Who's a fucktard?

Me. Der. That really goes without saying. Elliot managed to spend a night away from rehab, with me and now I'm a fucktard or possibly an emotard but most certainly some kind of tard. This morning he woke up before me and popped out to the kitchen and came back with cups of tea which was of course lovely. The whole thing was lovely from start to finish and this is why I'm now having problems.

He's too lovely. So lovely that when he goes away instead of spending the rest of the day thinking that was great I have a tendency to sit on the floor and notice how the air in my room seems thinner now. I have an overwhelming need to peer into the future and find out what happens. I'm done with patience and understanding. Is this man going to stay on his feet in this world? Is he going to walk out of rehab and down the street and bump into someone amazing and marry her? Am I going to end up crying, the wedding invitation in my hands?

What possible courses of action are there, cause I'm nothing if not a woman of action. I don't think there are any unless I can somehow hire a team of invisible people to.... To do what? Fast forward time to where he is living in a normal house and... and what? Oh for fuck's sake this is all getting highly irritating maybe I should just murder him and solve the whole situation once and for all. I could ask Creamboy for some tips on undetectable murdering techniques (this is because he is a Dr Creamboy and not because he is a murdering Creamboy). Or I could race down the street and grab any man and marry him and then Elliot would get my wedding invitation and then he would die of some sort of something and everything would be great. I could try and turn into a lesbian and then I could marry Gemma (if she was also a lesbian) and then Elliot would die and everything would be great. Or I could marry Jesus and get bad shoes and be a nun or I could go and live in Siberia and die slowly from parts of me freezing and then going black and squishy and squishing off. Or how about plan F? Yes. Hang on let me do that one.

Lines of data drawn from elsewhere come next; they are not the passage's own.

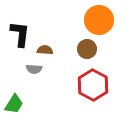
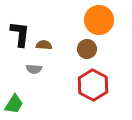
brown semicircle: moved 1 px left, 5 px up
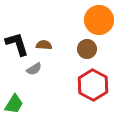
black L-shape: moved 3 px left, 10 px down; rotated 24 degrees counterclockwise
gray semicircle: rotated 35 degrees counterclockwise
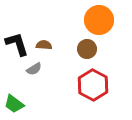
green trapezoid: rotated 95 degrees clockwise
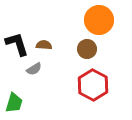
green trapezoid: moved 1 px up; rotated 110 degrees counterclockwise
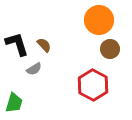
brown semicircle: rotated 42 degrees clockwise
brown circle: moved 23 px right
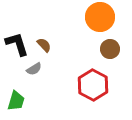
orange circle: moved 1 px right, 3 px up
green trapezoid: moved 2 px right, 2 px up
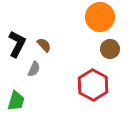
black L-shape: rotated 44 degrees clockwise
gray semicircle: rotated 35 degrees counterclockwise
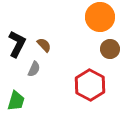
red hexagon: moved 3 px left
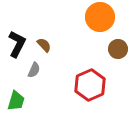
brown circle: moved 8 px right
gray semicircle: moved 1 px down
red hexagon: rotated 8 degrees clockwise
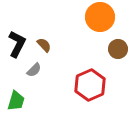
gray semicircle: rotated 21 degrees clockwise
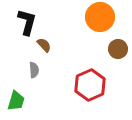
black L-shape: moved 10 px right, 22 px up; rotated 12 degrees counterclockwise
gray semicircle: rotated 49 degrees counterclockwise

Ok its done. I'm meeting Mr X in the pub tomorrow night, that ought to do it at least for a day or two.

Comments

Gemnastics said…
...or whatever the equivalent is that lesbians are allowed to do.
Anonymous said…
Sounds like a dance of thoughts is rehearsing inside your mind - I never say no to cups being brought to me in the morning or long straws to the coffee jug for that matter.

xox rups
DS said…
G: Oh yes. I forgot about John Ftard Howard's ridiculous stance on that one.
R: If only the thoughts were dancing, I think they are marching rather than dancing. Marching straight to doom! Doom! I am doomed! That's really fun to say. I recommend yelling three times loudly I am doomed! Sure to put a smile on your dial.
Anonymous said…
DOOOOMED! Ah yes, I see what you mean.